## THE INPUT

::::

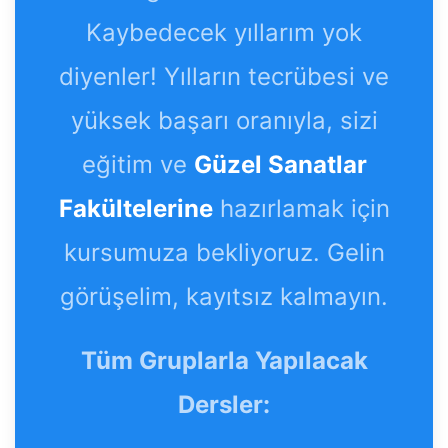
Kaybedecek yıllarım yok
diyenler! Yılların tecrübesi ve
yüksek başarı oranıyla, sizi
eğitim ve
Güzel Sanatlar
Fakültelerine
hazırlamak için
kursumuza bekliyoruz. Gelin
görüşelim, kayıtsız kalmayın.
Tüm Gruplarla Yapılacak
Dersler:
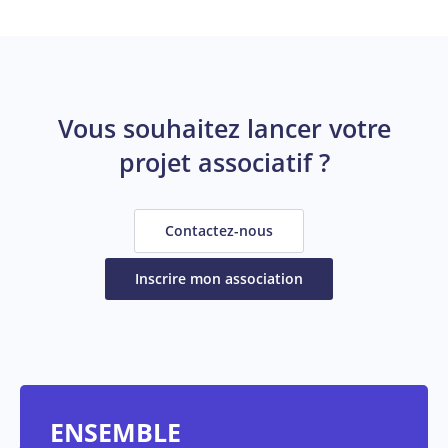
Vous souhaitez lancer votre
projet associatif ?
Contactez-nous
Inscrire mon association
ENSEMBLE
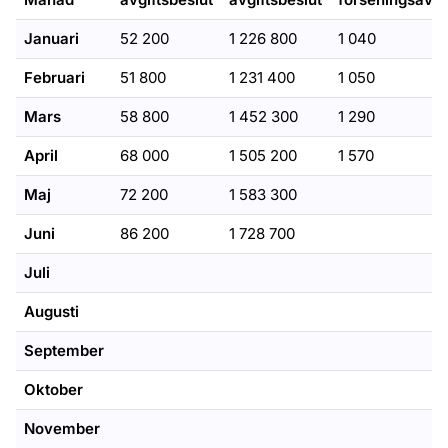
Januari
52 200
1 226 800
1 040
Februari
51 800
1 231 400
1 050
Mars
58 800
1 452 300
1 290
April
68 000
1 505 200
1 570
Maj
72 200
1 583 300
Juni
86 200
1 728 700
Juli
Augusti
September
Oktober
November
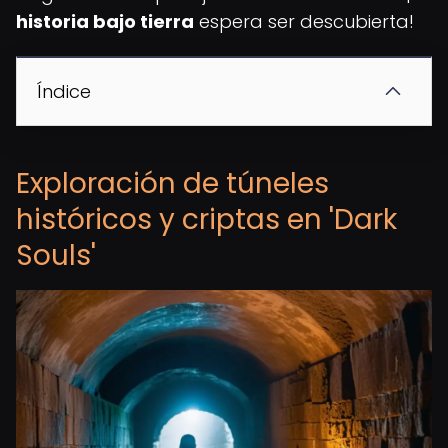
historia bajo tierra
espera ser descubierta!
Índice
Exploración de túneles
históricos y criptas en 'Dark
Souls'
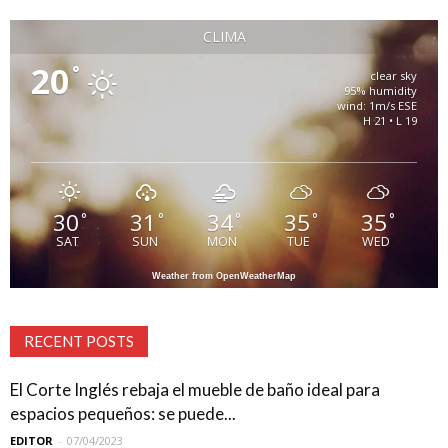
CLIMA
20
°
clear sky
95% humidity
wind: 1m/s ESE
H 21 • L 19
30
31
34
35
35
°
°
°
°
°
SAT
SUN
MON
TUE
WED
Weather from OpenWeatherMap
RECENT POSTS
El Corte Inglés rebaja el mueble de baño ideal para
espacios pequeños: se puede...
EDITOR
-
07/04/2023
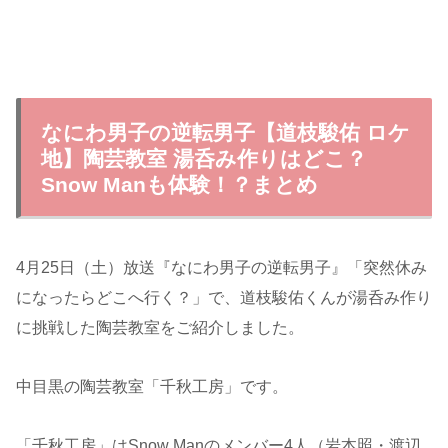
なにわ男子の逆転男子【道枝駿佑 ロケ
地】陶芸教室 湯呑み作りはどこ？
Snow Manも体験！？まとめ
4月25日（土）放送『なにわ男子の逆転男子』「突然休み
になったらどこへ行く？」で、道枝駿佑くんが湯呑み作り
に挑戦した陶芸教室をご紹介しました。
中目黒の陶芸教室「千秋工房」です。
「千秋工房」はSnow Manのメンバー4人（岩本照・渡辺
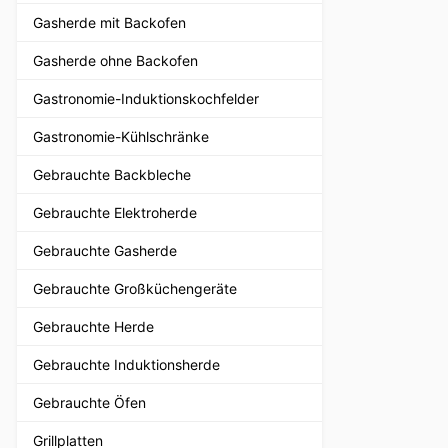
Gasherde mit Backofen
Gasherde ohne Backofen
Gastronomie-Induktionskochfelder
Gastronomie-Kühlschränke
Gebrauchte Backbleche
Gebrauchte Elektroherde
Gebrauchte Gasherde
Gebrauchte Großküchengeräte
Gebrauchte Herde
Gebrauchte Induktionsherde
Gebrauchte Öfen
Grillplatten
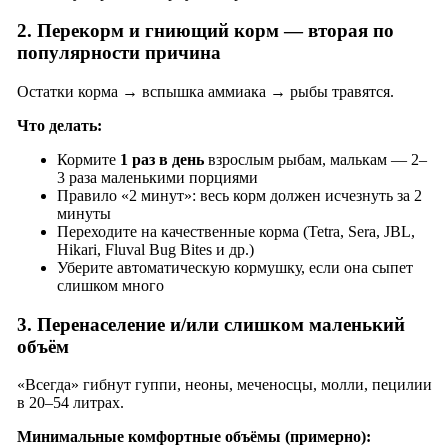
2. Перекорм и гниющий корм — вторая по
популярности причина
Остатки корма → вспышка аммиака → рыбы травятся.
Что делать:
Кормите
1 раз в день
взрослым рыбам, малькам — 2–
3 раза маленькими порциями
Правило «2 минут»: весь корм должен исчезнуть за 2
минуты
Переходите на качественные корма (Tetra, Sera, JBL,
Hikari, Fluval Bug Bites и др.)
Уберите автоматическую кормушку, если она сыпет
слишком много
3. Перенаселение и/или слишком маленький
объём
«Всегда» гибнут гуппи, неоны, меченосцы, молли, пецилии
в 20–54 литрах.
Минимальные комфортные объёмы (примерно):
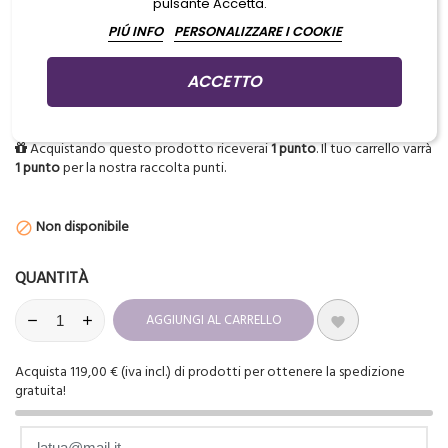
pulsante Accetta.
Manichino per pratica estremamente realistico!
PIÚ INFO
PERSONALIZZARE I COOKIE
Include il primo set di labbra (1 pezzo) e occhi (2 pezzi)
ACCETTO
Acquistando questo prodotto riceverai
1
punto
. Il tuo carrello varrà
1
punto
per la nostra raccolta punti.
Non disponibile

QUANTITÀ
AGGIUNGI AL CARRELLO

Acquista 119,00 € (iva incl.) di prodotti per ottenere la spedizione
gratuita!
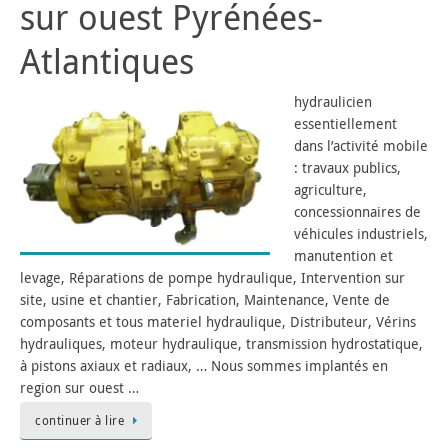
sur ouest Pyrénées-
Atlantiques
hydraulicien
essentiellement
dans l’activité mobile
: travaux publics,
agriculture,
concessionnaires de
véhicules industriels,
manutention et
levage, Réparations de pompe hydraulique, Intervention sur
site, usine et chantier, Fabrication, Maintenance, Vente de
composants et tous materiel hydraulique, Distributeur, Vérins
hydrauliques, moteur hydraulique, transmission hydrostatique,
à pistons axiaux et radiaux, … Nous sommes implantés en
region sur ouest …
continuer à lire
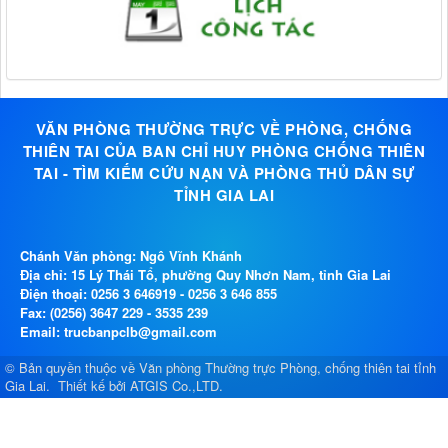
VĂN PHÒNG THƯỜNG TRỰC VỀ PHÒNG, CHỐNG
THIÊN TAI CỦA BAN CHỈ HUY PHÒNG CHỐNG THIÊN
TAI - TÌM KIẾM CỨU NẠN VÀ PHÒNG THỦ DÂN SỰ
TỈNH GIA LAI
Chánh Văn phòng: Ngô Vĩnh Khánh
Địa chỉ: 15 Lý Thái Tổ, phường Quy Nhơn Nam, tỉnh Gia Lai
Điện thoại:
0256 3 646919
-
0256 3 646 855
Fax: (0256) 3647 229 - 3535 239
Email: trucbanpclb@gmail.com
© Bản quyền thuộc về
Văn phòng Thường trực Phòng, chống thiên tai tỉnh
Gia Lai
.
Thiết kế bởi
ATGIS Co.,LTD
.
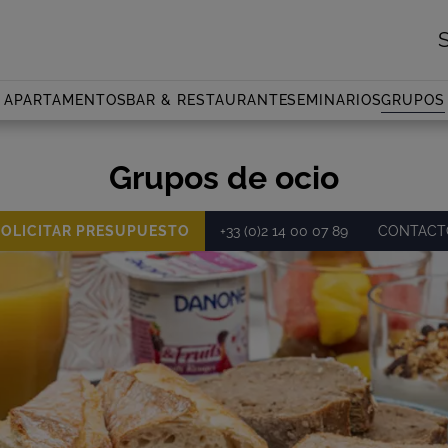
APARTAMENTOS
BAR & RESTAURANTE
SEMINARIOS
GRUPOS
Grupos de ocio
SOLICITAR PRESUPUESTO
+33 (0)2 14 00 07 89
CONTACT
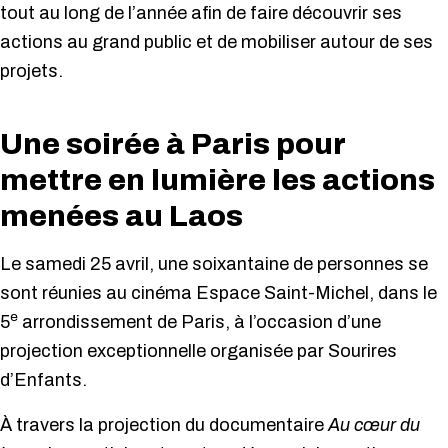
tout au long de l’année afin de faire découvrir ses
actions au grand public et de mobiliser autour de ses
projets.
Une soirée à Paris pour
mettre en lumière les actions
menées au Laos
Le samedi 25 avril, une soixantaine de personnes se
sont réunies au cinéma Espace Saint-Michel, dans le
e
5
arrondissement de Paris, à l’occasion d’une
projection exceptionnelle organisée par Sourires
d’Enfants.
À travers la projection du documentaire
Au cœur du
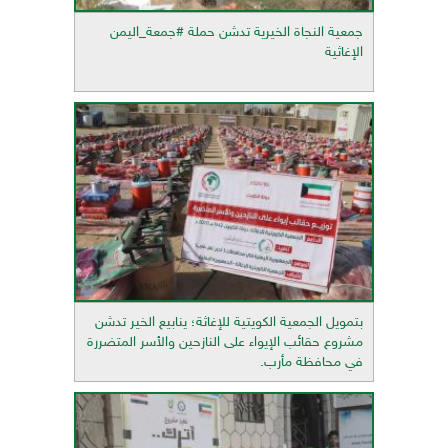
جمعية النجاة الخيرية تدشن حملة #جمعة_اليمن
الإغاثية
بتمويل الجمعية الكويتية للإغاثة؛ ينابيع الخير تدشن
مشروع حقائب الإيواء على النازحين والأسر المتضررة
في محافظة مأرب.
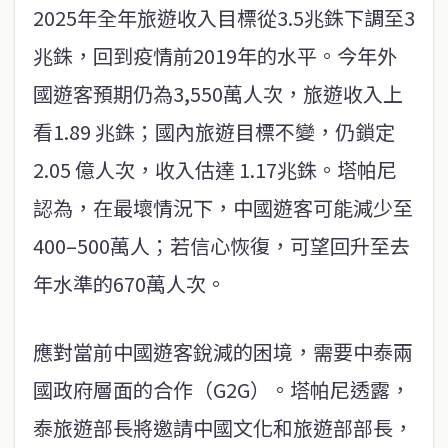
2025年全年旅遊收入目標從3.5兆銖下調至3
兆銖，回到疫情前2019年的水平。今年外
國遊客預期仍為3,550萬人次，旅遊收入上
看1.89 兆銖；國內旅遊目標不變，仍鎖定
2.05 億人次，收入估達 1.17兆銖。塔帕尼
認為，在最壞情況下，中國遊客可能減少至
400–500萬人；若信心恢復，可望回升至去
年水準的670萬人次。
應對當前中國遊客銳減的困境，需要中泰兩
國政府層面的合作（G2G）。塔帕尼透露，
泰旅遊部長將邀請中國文化和旅遊部部長，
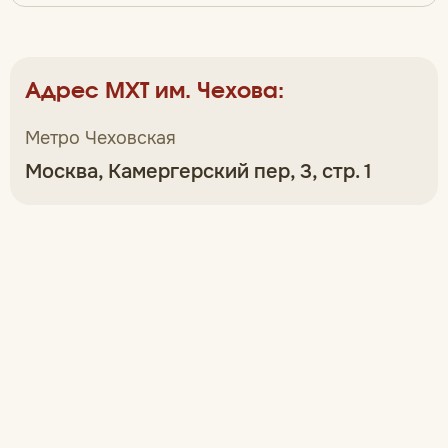
Адрес МХТ им. Чехова:
Метро Чеховская
Москва, Камергерский пер, 3, стр. 1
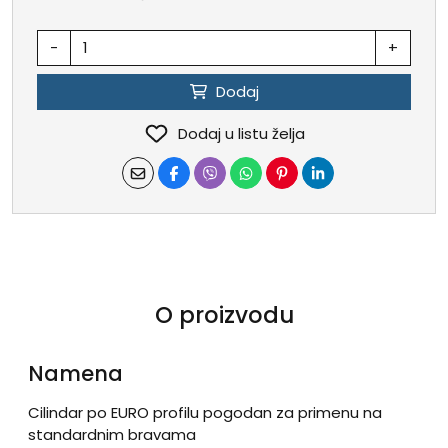
-
+
Dodaj
Dodaj u listu želja
O proizvodu
Namena
Cilindar po EURO profilu pogodan za primenu na
standardnim bravama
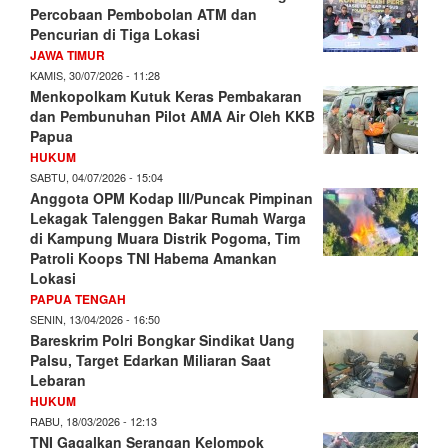
Percobaan Pembobolan ATM dan
Pencurian di Tiga Lokasi
JAWA TIMUR
KAMIS, 30/07/2026 - 11:28
Menkopolkam Kutuk Keras Pembakaran
dan Pembunuhan Pilot AMA Air Oleh KKB
Papua
HUKUM
SABTU, 04/07/2026 - 15:04
Anggota OPM Kodap III/Puncak Pimpinan
Lekagak Talenggen Bakar Rumah Warga
di Kampung Muara Distrik Pogoma, Tim
Patroli Koops TNI Habema Amankan
Lokasi
PAPUA TENGAH
SENIN, 13/04/2026 - 16:50
Bareskrim Polri Bongkar Sindikat Uang
Palsu, Target Edarkan Miliaran Saat
Lebaran
HUKUM
RABU, 18/03/2026 - 12:13
TNI Gagalkan Serangan Kelompok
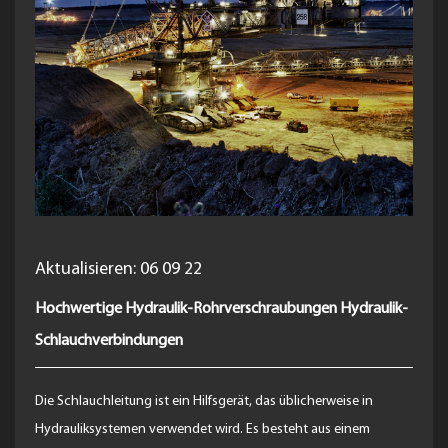
Aktualisieren: 06 09 22
Hochwertige Hydraulik-Rohrverschraubungen Hydraulik-
Schlauchverbindungen
Die Schlauchleitung ist ein Hilfsgerät, das üblicherweise in
Hydrauliksystemen verwendet wird. Es besteht aus einem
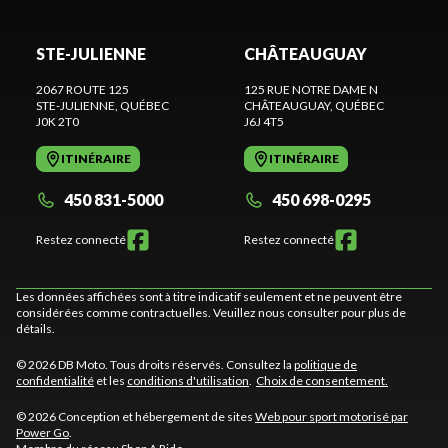
STE-JULIENNE
CHÂTEAUGUAY
2067 ROUTE 125
125 RUE NOTRE DAME N
STE-JULIENNE
, QUÉBEC
CHÂTEAUGUAY
, QUÉBEC
J0K 2T0
J6J 4T5
ITINÉRAIRE
ITINÉRAIRE
450 831-5000
450 698-0295
Restez connecté
Restez connecté
Les données affichées sont à titre indicatif seulement et ne peuvent être
considérées comme contractuelles. Veuillez nous consulter pour plus de
détails.
© 2026 DB Moto. Tous droits réservés. Consultez la
politique de
confidentialité
et les
conditions d'utilisation
.
Choix de consentement.
© 2026 Conception et hébergement de sites
Web pour sport motorisé par
Power Go
.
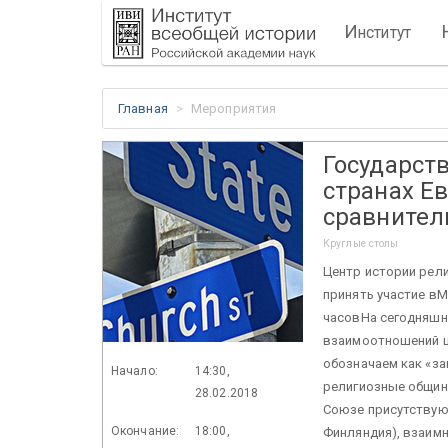
И
нститут
Главная
Мероприятия
Государст
странах Е
сравнител
Круглые столы
Центр истории рел
принять участие вМ
часовНа сегодняшн
взаимоотношений це
обозначаем как «за
Начало:
14:30,
религиозные общины
28.02.2018
Союзе присутствуют
Окончание:
18:00,
Финляндия), взаимн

::::

## ACTIVITY
Where a line above holds the string "Paris", show that line.

## SOLUTION TO THIS PROBLEM
Une soirée à Paris pour
arrondissement de Paris, à l’occasion d’une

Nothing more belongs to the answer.